Bounded discovery runs become candidates a promotion gate can
validate (the-promotion-gate). All of
those compose on the same column.
Without the substrate, each of them is an isolated story — the agent has its own log, the sandbox has its own log, the live book has its own log. The auditor walks away with three logs and no explanation. With the substrate, the auditor walks away with one query.
The structural fix to the audit-collapse is the same fix that lets the platform admit a second operator kind, a parallel research surface, a fourth distribution method. Audit-readiness is the infrastructure of novelty-readiness. The platform that can answer the auditor’s question is the same platform that can add an AI research agent without buying it a separate logging stack.
You don’t choose between auditability and velocity. You choose between substrate-up and feature-down. The teams that chose substrate-up move faster — not despite the column, because of it.
What to do tomorrow
Concretely, for a research platform under construction:
- Pick one citation surface (writing notes, ADRs, signed approvals) and put it behind a typed prefix that every decision-row can reference. ADR-0030 / ADR-0049 are the prior art for the prefix scheme.
- Refuse construction of a decision-row that doesn’t carry the column.
Pydantic / dataclass
__post_init__is enough. The strict-citation policy (ADR-0015) is the same refusal at a different layer. - Wire one path that consumes the column — a /writing/ back-link footer, a /book attribution rollup, a refusal-payload trail — so the column has a visible user from day one. Otherwise it decays.
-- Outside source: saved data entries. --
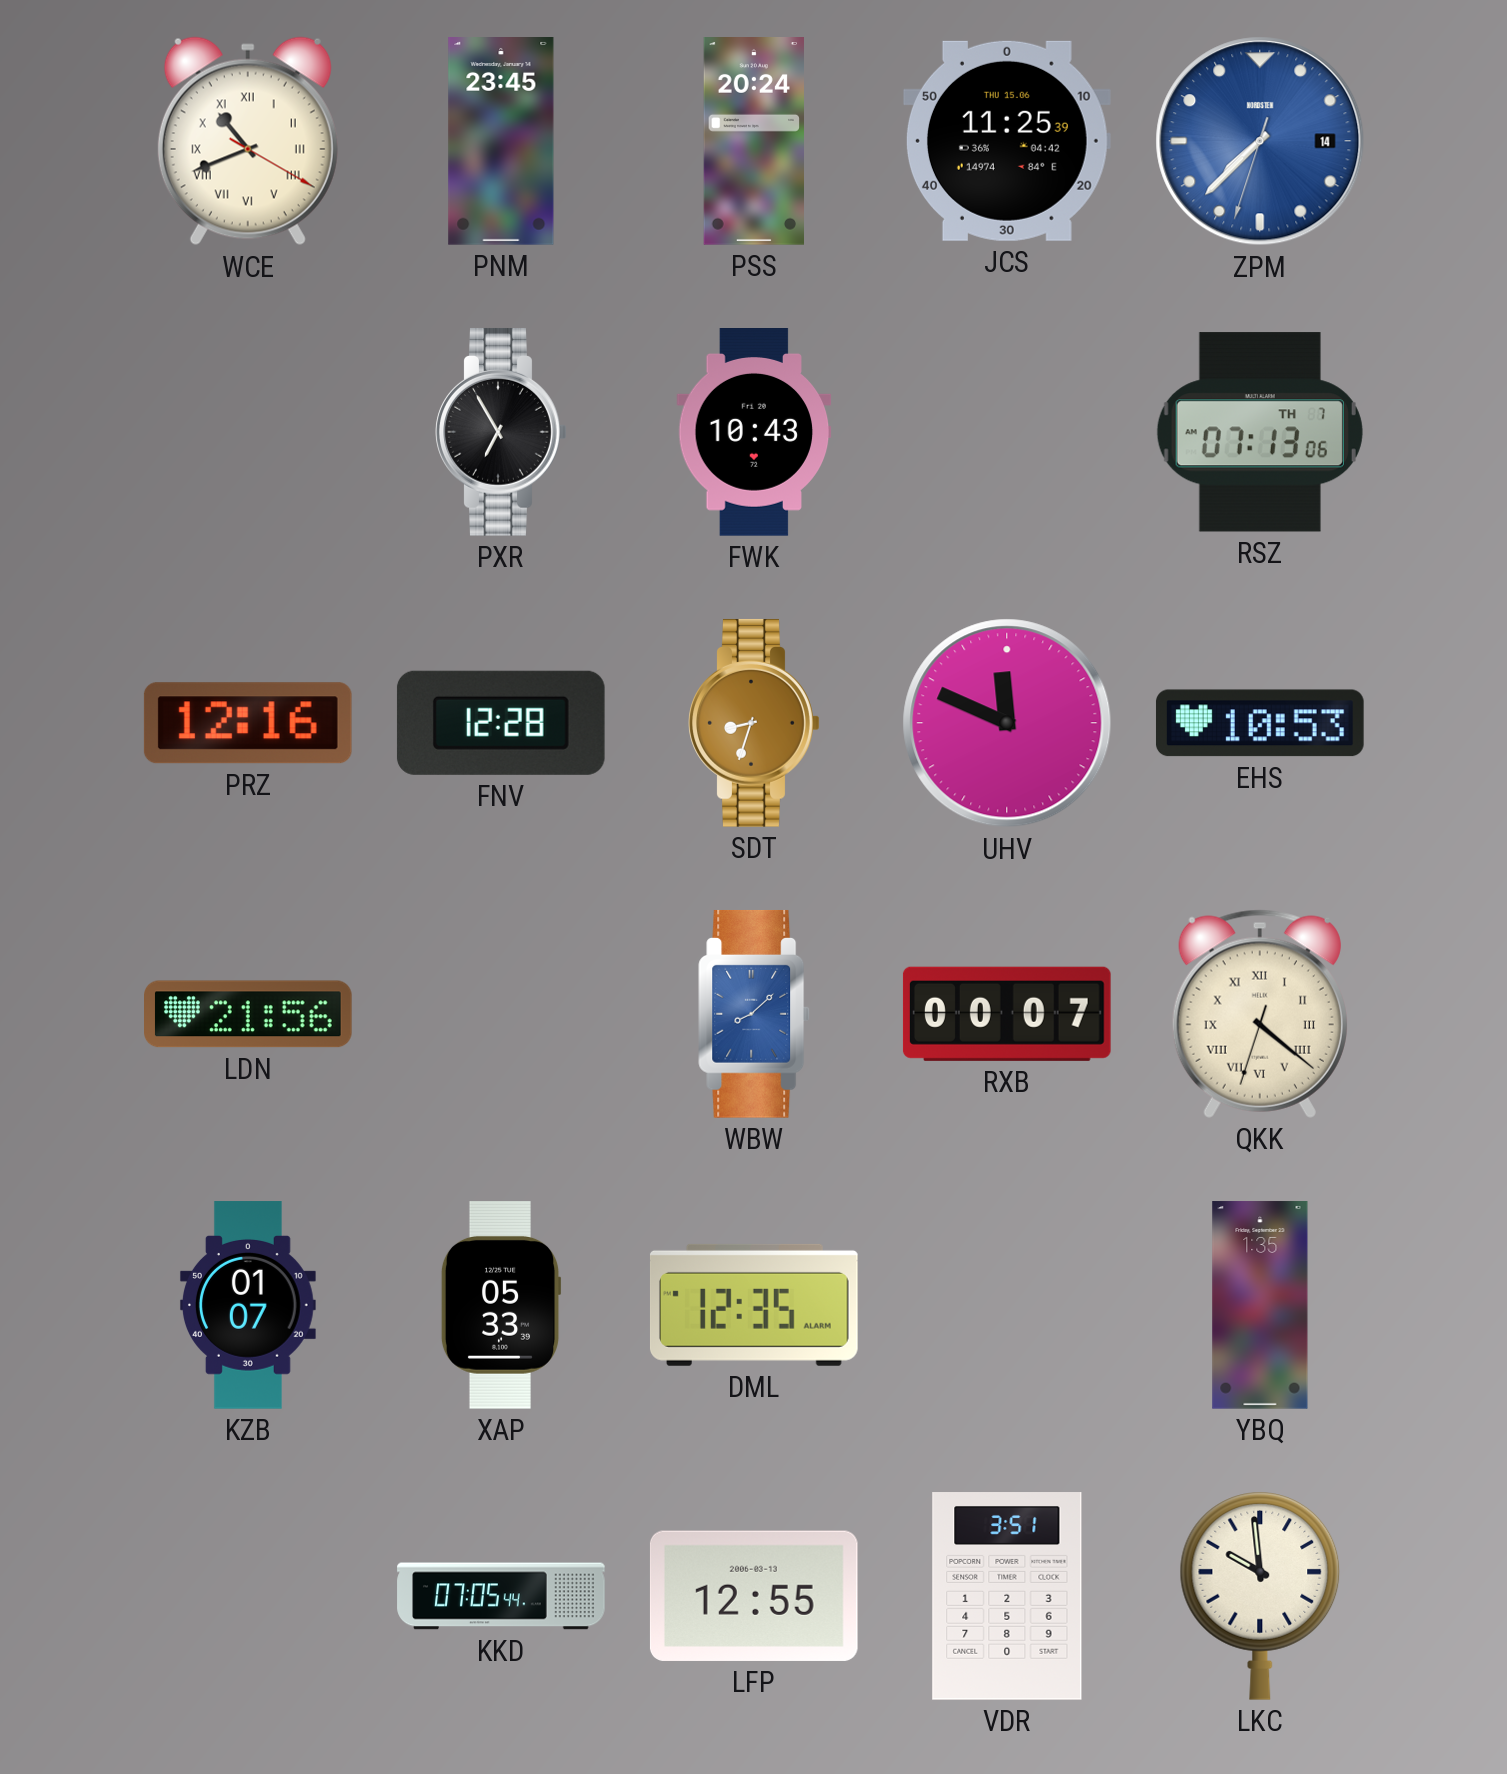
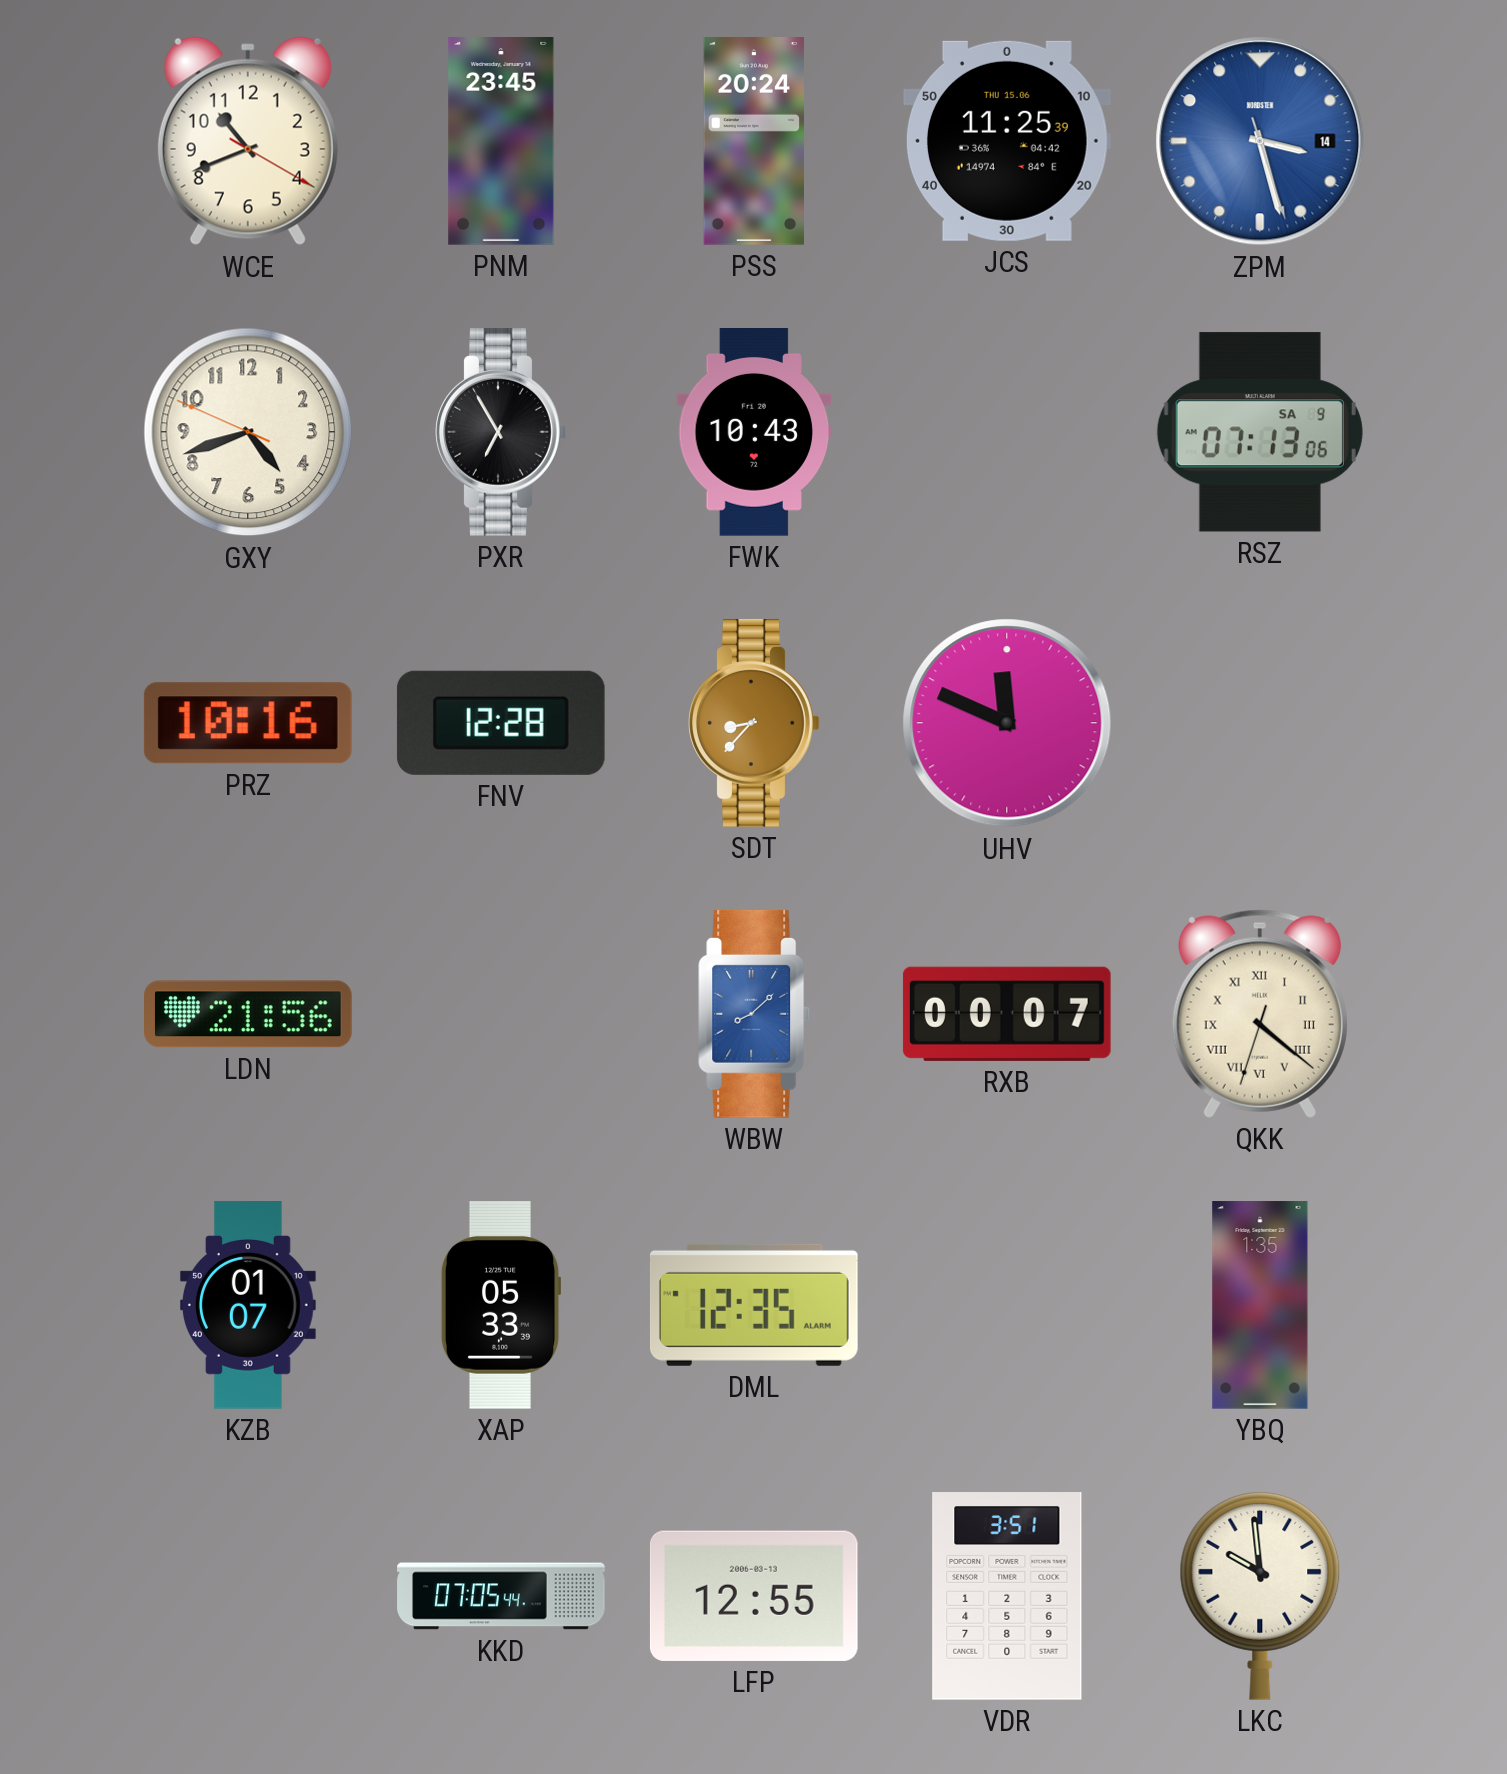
WCE numerals: Roman -> Arabic
ZPM: 7:37 -> 3:27
GXY: none -> 4:41
RSZ date: TH 7 -> SA 9
PRZ: 12:16 -> 10:16
SDT: 8:33 -> 8:37
EHS: 10:53 -> none
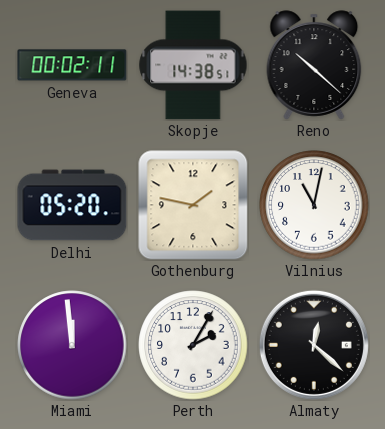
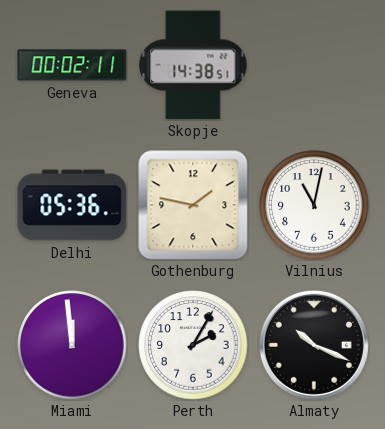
Reno: 10:22 -> none
Delhi: 05:20 -> 05:36
Almaty: 12:22 -> 10:19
- Resist the temptation to add per-decision log streams to fill in what the column doesn’t have. The column should be enough, and if it isn’t, the gap is on the column, not on the logging.
The shortest version of this post is: the auditor’s question is a join question. If you’ve planned for the join — one column, on every decision-row — you’ve planned for the question. If you haven’t, you’ve planned for the collapse.